Camp Take Notice Banner Exhibition confronted by Police; Supporters don’t give up
Yesterday, supporters of the dismantled tent community Camp Take Notice gathered outside the newly erected $20,000 fence that was built by the Michigan Department of Transportation to keep them out. Around 3:30PM they hung aproximately 18 white bedsheets that had been spraypainted with sentences like: “Friendships Were Discovered Here” , “A Safe Night Sleep Was Available Here”, “A Listening Ear Was Found Here” as well as phrases like “Not Housed” and “Now Homeless”.
During the hour that they were hanging the bedsheets, cars honked frequently, the majority of them appearing to signal support by smiling widely and putting their arms out the window with a raised fist. Three police vehicles showed up to investigate the proceedings but no arrests were made, nor were any tickets issued. It was the intent of the organizers of this event to leave the signs up for two days and then remove them this Saturday.
However, some time early this morning an outspoken detractor of the organized democratic tent community for the homeless had torn down all eighteen signs from the eight foot tall chain-link fence and left them in crumpled piles along Wagner Road.

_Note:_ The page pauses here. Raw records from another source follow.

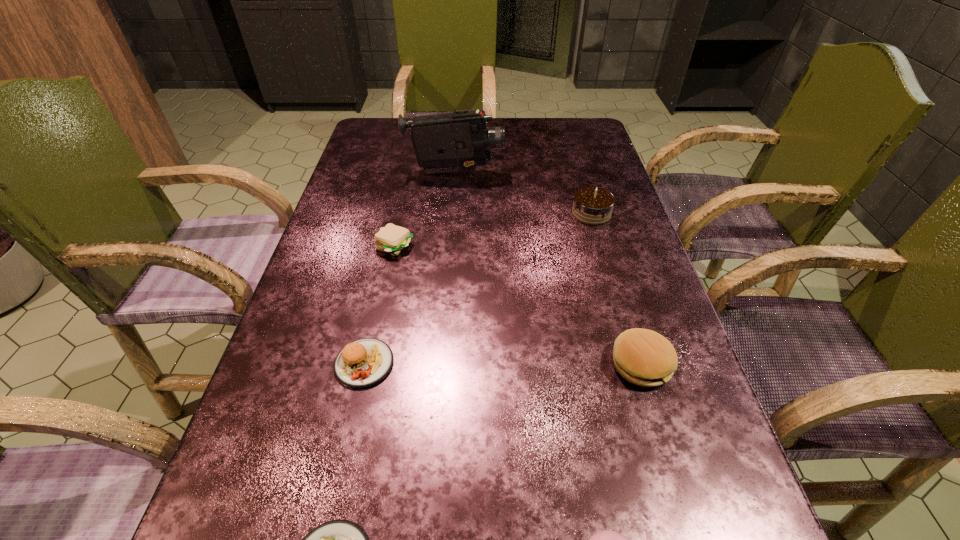 Where is `blank area located 0.390m on the right of the second shortest patty (food)`? The height and width of the screenshot is (540, 960). blank area located 0.390m on the right of the second shortest patty (food) is located at coordinates (586, 247).

Where is `camcorder located in the left edge section of the desktop`? The image size is (960, 540). camcorder located in the left edge section of the desktop is located at coordinates (450, 142).

Image resolution: width=960 pixels, height=540 pixels. I want to click on chocolate cake located at the right edge, so click(x=592, y=205).

You are a GUI agent. You are given a task and a screenshot of the screen. Output one action in this format:
    pyautogui.click(x=<x>, y=<y>)
    Task: Click on the patty present at the right edge
    This screenshot has height=540, width=960.
    Given the screenshot: What is the action you would take?
    pyautogui.click(x=643, y=357)

Locate an element on the screen. free space at the far edge of the desktop is located at coordinates (516, 135).

The image size is (960, 540). I want to click on vacant space at the left edge of the desktop, so click(x=276, y=515).

Identify the location of free space at the right edge. This screenshot has width=960, height=540. (624, 220).

Where is `vacant space at the far left corner of the desktop`? This screenshot has width=960, height=540. vacant space at the far left corner of the desktop is located at coordinates (413, 145).

You are a GUI agent. You are given a task and a screenshot of the screen. Output one action in this format:
    pyautogui.click(x=<x>, y=<y>)
    Task: Click on the vacant region at the far right corner of the desktop
    This screenshot has height=540, width=960.
    Given the screenshot: What is the action you would take?
    pyautogui.click(x=579, y=125)

Identify the location of free space between the fifth tallest object and the rightmost patty (food). Image resolution: width=960 pixels, height=540 pixels. (517, 305). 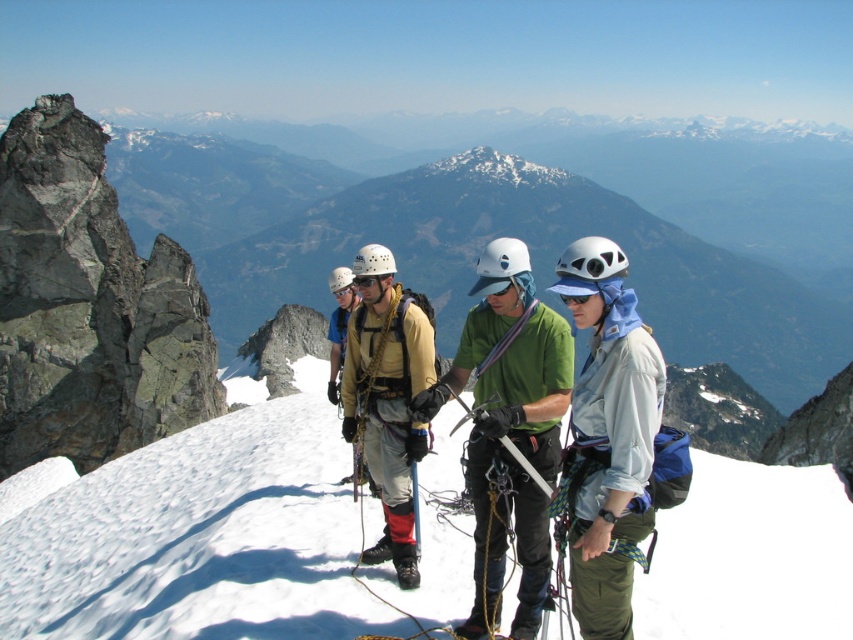 Which is above, light blue fabric jacket at center or blue matte sunglasses at center?

Positioned higher is blue matte sunglasses at center.

Which of these two, light blue fabric jacket at center or blue matte sunglasses at center, stands taller?

light blue fabric jacket at center

Is point (569, 580) farther from viewer compared to point (579, 298)?

Yes, point (569, 580) is farther from viewer.

Where is `light blue fabric jacket at center`? Image resolution: width=853 pixels, height=640 pixels. light blue fabric jacket at center is located at coordinates (608, 436).

From the picture: Between green fabric shirt at center and blue matte sunglasses at center, which one appears on the left side from the viewer's perspective?

Positioned to the left is green fabric shirt at center.

Which is below, green fabric shirt at center or blue matte sunglasses at center?

green fabric shirt at center

Describe the element at coordinates (508, 428) in the screenshot. I see `green fabric shirt at center` at that location.

In order to click on green fabric shirt at center in this screenshot , I will do `click(508, 428)`.

Is green fabric shirt at center bigger than light blue fabric jacket at center?

Yes.

Is point (544, 410) in front of point (648, 515)?

No, (544, 410) is behind (648, 515).

Which is behind, point (505, 323) or point (618, 269)?

Point (505, 323)

In order to click on green fabric shirt at center in this screenshot , I will do `click(508, 428)`. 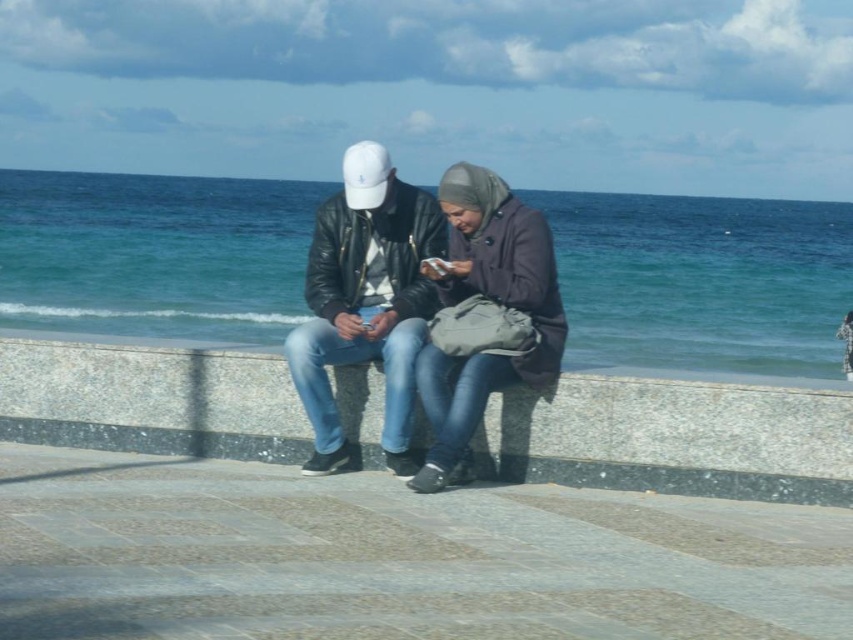 Question: Observing the image, what is the correct spatial positioning of gray concrete ledge at center in reference to matte purple coat at center?

Choices:
 (A) right
 (B) left

Answer: (B)

Question: Among these points, which one is nearest to the camera?

Choices:
 (A) (224, 442)
 (B) (556, 362)
 (C) (308, 262)

Answer: (B)

Question: Which object is farther from the camera taking this photo?

Choices:
 (A) gray concrete ledge at center
 (B) matte purple coat at center

Answer: (A)

Question: Which of the following is the farthest from the observer?

Choices:
 (A) [x=554, y=285]
 (B) [x=173, y=400]

Answer: (B)

Question: Is leather jacket at center thinner than matte purple coat at center?

Choices:
 (A) no
 (B) yes

Answer: (A)

Question: From the image, what is the correct spatial relationship of gray concrete ledge at center in relation to matte purple coat at center?

Choices:
 (A) right
 (B) left

Answer: (B) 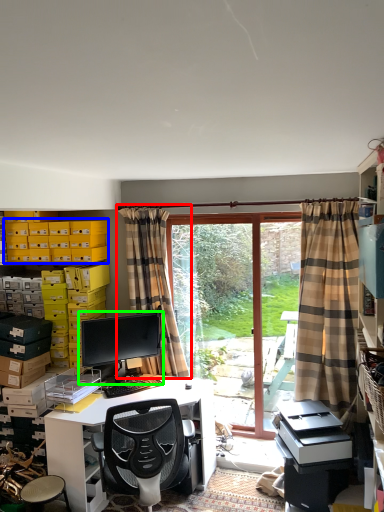 Question: Estimate the real-world distances between objects in this image. Which object is farther from curtain (highlighted by a red box), storage box (highlighted by a blue box) or computer monitor (highlighted by a green box)?

Choices:
 (A) storage box
 (B) computer monitor

Answer: (A)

In order to complete the direct action that the Camp Take Notice Supporters have set out to do, new signs have been made and activists wil again be posting them on Wagner Road today at 3:30. It is expected that they will likely be removed later by the same NIMBY (Not In My Back Yard!) opponent at some point later tonight or perhaps early tomorrow morning. However, if the activists are lucky the signs will be visible during rush hour traffic as the public drives home for the weekend.
Of the previous 68 residents that lived at Camp Take Notice (CTN) only 12 are now housed. Additionally, the Ann Arbor Delonis Shelter is usually full and, while the camp exisited had previously refered the overflow homeless to CTN. Now however, there is no place for the overflow homeless of Washtenaw County to find community or shelter. At the same time government officials were closing down CTN, they were also giving permission for the eviction other homeless encampments; this includes the homeless that lived in Bluff’s Park off of North Main Street and those that live under the bridges near the intersection between Fuller Road and Medical Center Drive. In addition to a Washtenaw County, a pattern of the criminalization of the involuntary status of homelessness (legal term is “criminalization of status”) is emerging all over of the United States.